• _Work order_:
Only the lines containing "herein" should appear in the answer, copied from the listing below.

• _Records shown_:
Start of Block

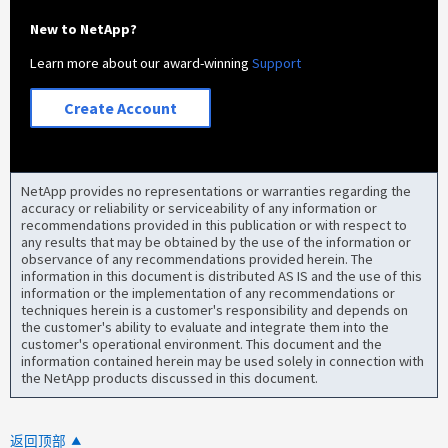
New to NetApp?
Learn more about our award-winning
Support
Create Account
NetApp provides no representations or warranties regarding the
accuracy or reliability or serviceability of any information or
recommendations provided in this publication or with respect to
any results that may be obtained by the use of the information or
observance of any recommendations provided herein. The
information in this document is distributed AS IS and the use of this
information or the implementation of any recommendations or
techniques herein is a customer's responsibility and depends on
the customer's ability to evaluate and integrate them into the
customer's operational environment. This document and the
information contained herein may be used solely in connection with
the NetApp products discussed in this document.
返回顶部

End of Block

• _Solution to this problem_:
observance of any recommendations provided herein. The
techniques herein is a customer's responsibility and depends on
information contained herein may be used solely in connection with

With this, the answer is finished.